**** MATERIAL FOR THE TASK ****

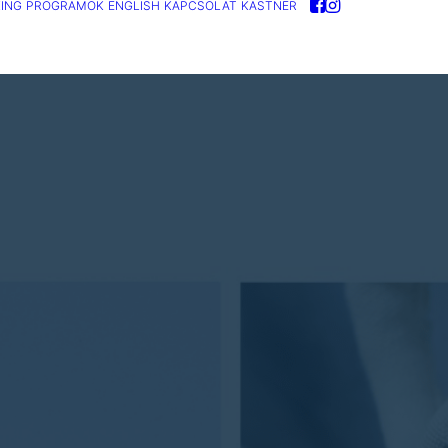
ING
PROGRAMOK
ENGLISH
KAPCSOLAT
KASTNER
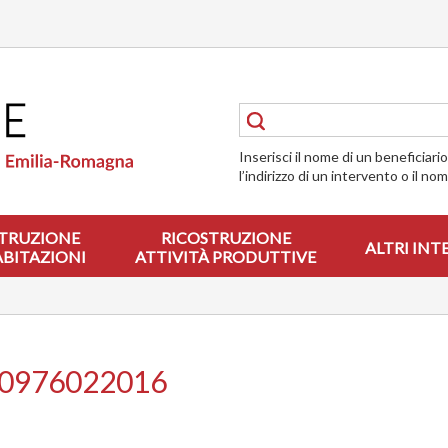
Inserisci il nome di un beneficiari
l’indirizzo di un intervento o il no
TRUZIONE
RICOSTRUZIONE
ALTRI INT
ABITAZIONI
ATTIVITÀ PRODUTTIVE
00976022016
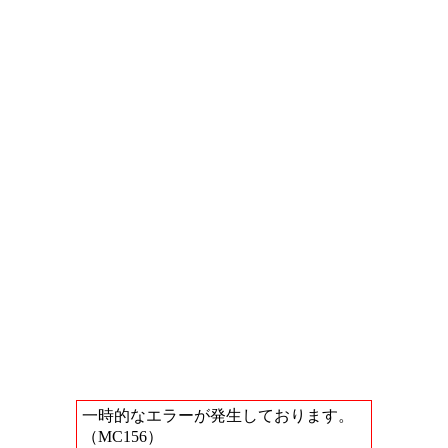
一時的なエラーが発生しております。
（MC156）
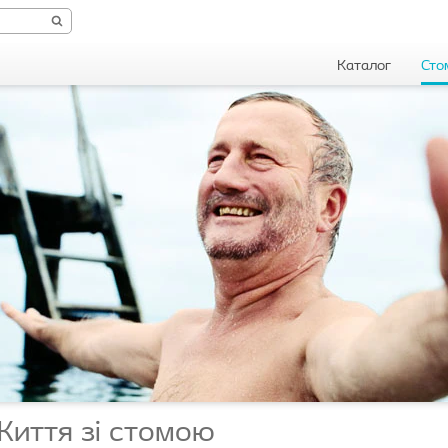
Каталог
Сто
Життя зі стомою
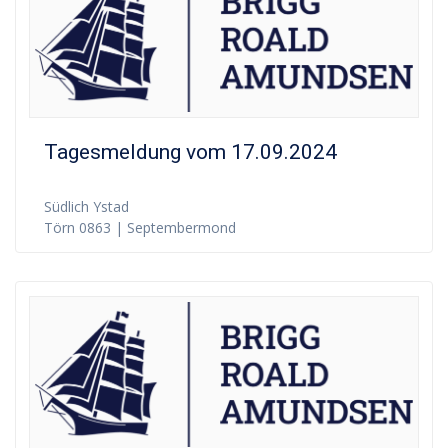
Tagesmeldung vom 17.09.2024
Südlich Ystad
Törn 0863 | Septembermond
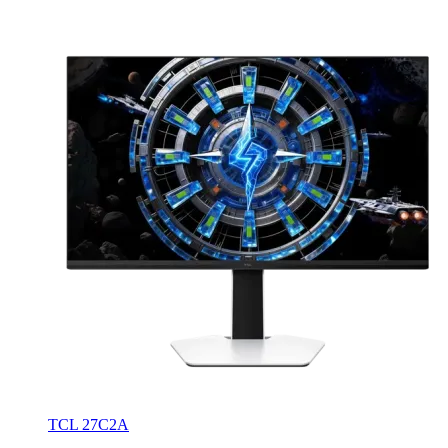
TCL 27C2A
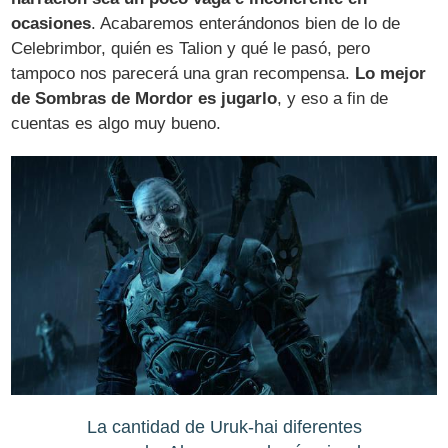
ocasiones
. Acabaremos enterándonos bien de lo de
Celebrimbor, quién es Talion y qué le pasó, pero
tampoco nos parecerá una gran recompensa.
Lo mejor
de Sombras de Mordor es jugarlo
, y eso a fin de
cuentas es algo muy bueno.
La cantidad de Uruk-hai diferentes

****

§ TASK DIRECTIONS:
Print all entries exactly; skip the pictures.

§ SOLUTION TO THE EXERCISE:
ING
PROGRAMOK
ENGLISH
KAPCSOLAT
KASTNER
Inserisci il nome di un beneficiari
l’indirizzo di un intervento o il no
TRUZIONE
RICOSTRUZIONE
ALTRI INT
ABITAZIONI
ATTIVITÀ PRODUTTIVE
00976022016
一時的なエラーが発生しております。
（MC156）
Каталог
Сто
Життя зі стомою
Tagesmeldung vom 17.09.2024
Südlich Ystad
Törn 0863 | Septembermond
TCL 27C2A
ocasiones
. Acabaremos enterándonos bien de lo de
Celebrimbor, quién es Talion y qué le pasó, pero
tampoco nos parecerá una gran recompensa.
Lo mejor
de Sombras de Mordor es jugarlo
, y eso a fin de
cuentas es algo muy bueno.
La cantidad de Uruk-hai diferentes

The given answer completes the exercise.